Page images and extracted text:
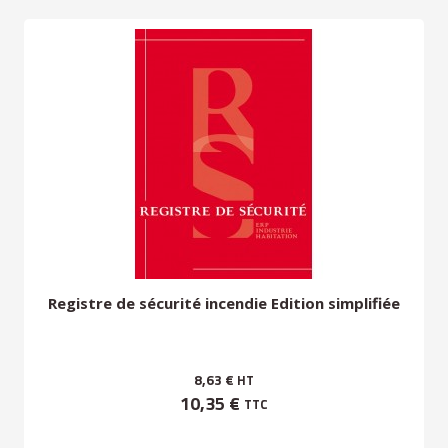
Registre de sécurité incendie Edition simplifiée
8,63 €
HT
10,35 €
TTC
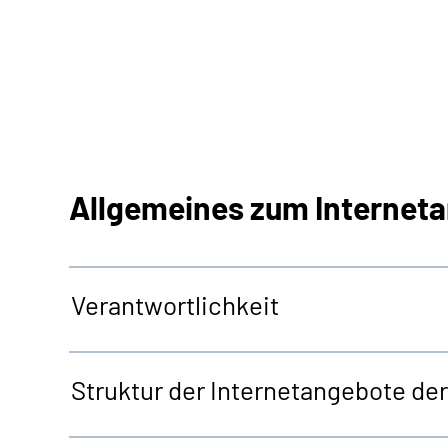
Allgemeines zum Internet
Verantwortlichkeit
Struktur der Internetangebote d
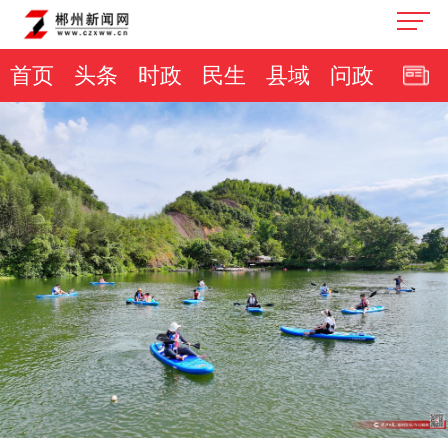
首页
头条
时政
民生
县域
问政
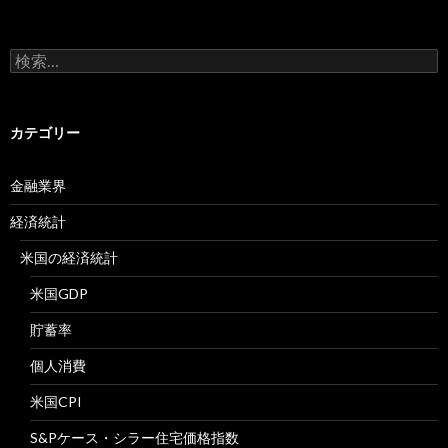
検
索:
カテゴリー
金融業界
経済統計
米国の経済統計
米国GDP
貯蓄率
個人消費
米国CPI
S&Pケース・シラー住宅価格指数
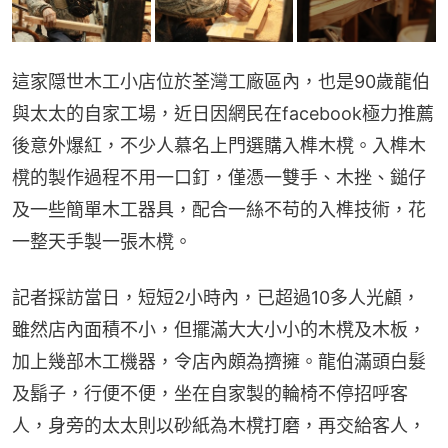
這家隠世木工小店位於荃灣工廠區內，也是90歲龍伯
與太太的自家工場，近日因網民在facebook極力推薦
後意外爆紅，不少人慕名上門選購入榫木櫈。入榫木
櫈的製作過程不用一口釘，僅憑一雙手、木挫、鎚仔
及一些簡單木工器具，配合一絲不苟的入榫技術，花
一整天手製一張木櫈。
記者採訪當日，短短2小時內，已超過10多人光顧，
雖然店內面積不小，但擺滿大大小小的木櫈及木板，
加上幾部木工機器，令店內頗為擠擁。龍伯滿頭白髮
及鬍子，行便不便，坐在自家製的輪椅不停招呼客
人，身旁的太太則以砂紙為木櫈打磨，再交給客人，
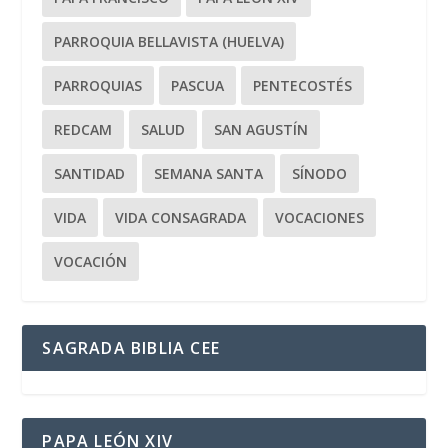
PARROQUIA BELLAVISTA (HUELVA)
PARROQUIAS
PASCUA
PENTECOSTÉS
REDCAM
SALUD
SAN AGUSTÍN
SANTIDAD
SEMANA SANTA
SÍNODO
VIDA
VIDA CONSAGRADA
VOCACIONES
VOCACIÓN
SAGRADA BIBLIA CEE
PAPA LEÓN XIV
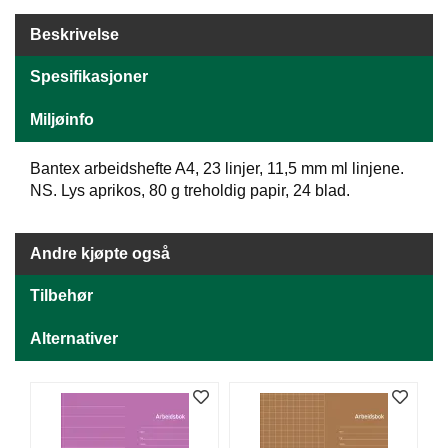
J
Ø
Beskrivelse
K
K
E
Spesifikasjoner
N
Miljøinfo
E
Bantex arbeidshefte A4, 23 linjer, 11,5 mm ml linjene.
M
NS. Lys aprikos, 80 g treholdig papir, 24 blad.
B
A
L
Andre kjøpte også
L
A
Tilbehør
S
J
E
Alternativer
K
O
N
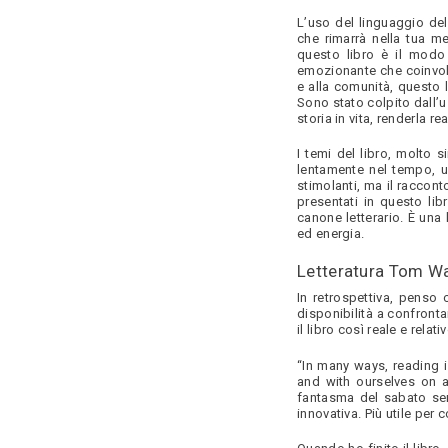
Bàn ghế cafe- Khách
sạn – Quán ăn nhanh
L’uso del linguaggio de
che rimarrà nella tua me
questo libro è il modo
Bàn ghế sofa văn phòng
emozionante che coinvolg
& gia đình
e alla comunità, questo 
Sono stato colpito dall’
storia in vita, renderla re
Hộc và tủ phụ gỗ công
nghiệp
I temi del libro, molto s
lentamente nel tempo, u
Nội thất gia dụng
stimolanti, ma il raccon
presentati in questo l
canone letterario. È una
Két bạc
ed energia.
Nội thất y tế
Letteratura Tom Wa
In retrospettiva, penso 
Nội thất công trình
disponibilità a confronta
il libro così reale e relativ
Nội thất trường học
“In many ways, reading i
and with ourselves on a
Vách ngăn văn phòng
fantasma del sabato sera
innovativa. Più utile per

TASK DIRECTIONS:
Write the records out exactly, dropping every image.

ANSWER SPACE:
Registre de sécurité incendie Edition simplifiée
8,63 €
HT
10,35 €
TTC
Allgemeines zum Internet
Verantwortlichkeit
Struktur der Internetangebote d
首页
头条
时政
民生
县域
问政
検
索:
カテゴリー
金融業界
経済統計
米国の経済統計
米国GDP
貯蓄率
個人消費
米国CPI
S&Pケース・シラー住宅価格指数
這家隠世木工小店位於荃灣工廠區內，也是90歲龍伯
與太太的自家工場，近日因網民在facebook極力推薦
後意外爆紅，不少人慕名上門選購入榫木櫈。入榫木
櫈的製作過程不用一口釘，僅憑一雙手、木挫、鎚仔
及一些簡單木工器具，配合一絲不苟的入榫技術，花
一整天手製一張木櫈。
記者採訪當日，短短2小時內，已超過10多人光顧，
雖然店內面積不小，但擺滿大大小小的木櫈及木板，
加上幾部木工機器，令店內頗為擠擁。龍伯滿頭白髮
及鬍子，行便不便，坐在自家製的輪椅不停招呼客
人，身旁的太太則以砂紙為木櫈打磨，再交給客人，
PARROQUIA BELLAVISTA (HUELVA)
PARROQUIAS
PASCUA
PENTECOSTÉS
REDCAM
SALUD
SAN AGUSTÍN
SANTIDAD
SEMANA SANTA
SÍNODO
VIDA
VIDA CONSAGRADA
VOCACIONES
VOCACIÓN
SAGRADA BIBLIA CEE
PAPA LEÓN XIV
J
Ø
Beskrivelse
K
K
E
Spesifikasjoner
N
Miljøinfo
E
Bantex arbeidshefte A4, 23 linjer, 11,5 mm ml linjene.
M
NS. Lys aprikos, 80 g treholdig papir, 24 blad.
B
A
L
Andre kjøpte også
L
A
Tilbehør
S
J
E
Alternativer
K
O
N
Bàn ghế cafe- Khách
sạn – Quán ăn nhanh
L’uso del linguaggio de
che rimarrà nella tua me
questo libro è il modo
Bàn ghế sofa văn phòng
emozionante che coinvolg
& gia đình
e alla comunità, questo 
Sono stato colpito dall’
storia in vita, renderla re
Hộc và tủ phụ gỗ công
nghiệp
I temi del libro, molto s
lentamente nel tempo, u
Nội thất gia dụng
stimolanti, ma il raccon
presentati in questo l
canone letterario. È una
Két bạc
ed energia.
Nội thất y tế
Letteratura Tom Wa
In retrospettiva, penso 
Nội thất công trình
disponibilità a confronta
il libro così reale e relativ
Nội thất trường học
“In many ways, reading i
and with ourselves on a
Vách ngăn văn phòng
fantasma del sabato sera
innovativa. Più utile per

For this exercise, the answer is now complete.